S'il y a un sujet qui passionne toujours les Algériens, c'est celui, entre autres, des prix des voitures montées en Algérie. Nécessité oblige, les importations de véhicules ayant été interdites, officiellement s'entend, le citoyen n'a d'autres alternatives que de se tourner vers ces fameuses voitures supposées avoir au moins un minimum de taux d'intégration national, histoire de mettre sur pieds un tissu de sous-traitance automobile comme c'est le cas chez nos deux plus proches voisins. Mais voilà, force est de reconnaître que le secteur de l'automobile censé être le fleuron industriel du pays, après la chute drastique des cours du pétrole, n'arrive plus à se débarrasser des scandales qui l'ont entaché depuis le lancement de l'opération en 2012.

La vision première d'une industrie, hors hydrocarbures, pouvant être la locomotive tant attendue du renouveau économique national, s'est réduite à un ensemble de hangars d'assemblage de véhicules arrivant en kits de l'étranger. Alors que le pays voulait en finir avec les importations des voitures qui coûtaient un bras au Trésor public, il se retrouve avec un monopole de fait accordé à quelques privilégiés.

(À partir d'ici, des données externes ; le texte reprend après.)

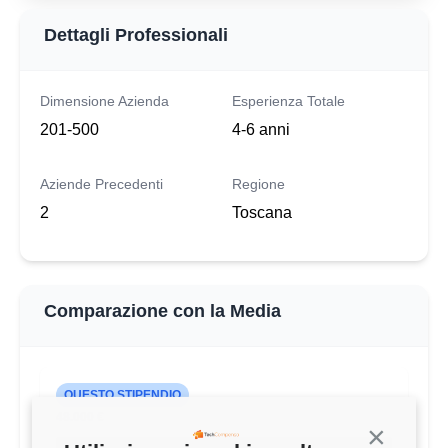
Dettagli Professionali
Dimensione Azienda
Esperienza Totale
201-500
4-6 anni
Aziende Precedenti
Regione
2
Toscana
Comparazione con la Media
QUESTO STIPENDIO
48.000 €
Continua s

Une importation déguisée qui a déstabilisé le marché interne faisant exploser les prix à l'unité et conduit à une riposte citoyenne, sans précédent, qui a lancé une opération de boycott de ces véhicules. Dossier hautement toxique, le dossier de l'automobile a même valu le scalp du ministre de l'Industrie sortant Bedda qui avait promis de «mettre un terme au mode actuel de production» automobile en Algérie et, le 31 juillet, le gouvernement avait suspendu tout nouveau projet de montage de véhicules. Bedda faisait alors un triste bilan puisqu'il affirmait que trois ans après son lancement, cette opération n'a eu aucun impact sur les réserves de change ou la création d'emplois, mais a engendré un coût important pour l'Etat en termes d'aides et d'avantages fiscaux. Depuis, il a été limogé et les projets ont connu une inflation grave.

La publication des prix de sortie d'usine par le ministère de l'Industrie et des Mines, alors que la prérogative étant sur le compte du département du Commerce, a contribué, définitivement, à discréditer un secteur et ses tenants alors que certaines indiscrétions avancent même que les tarifs affichés par certaines sociétés de montage de voitures sont loin de refléter la réalité des prix.

Aujourd'hui, alors que le cahier des charges est pourtant clair sur un point, celui des prix qui ne doivent pas être supérieurs à ceux des voitures importés en l'état, les Algériens continuent à assister à un ballet de décisions imposées d'en haut pour privilégier tel ou tel autre opérateur, basculant la logique économique nationale dans la case des intérêts clientélistes dont les répercussions sont dangereuses pour le pays.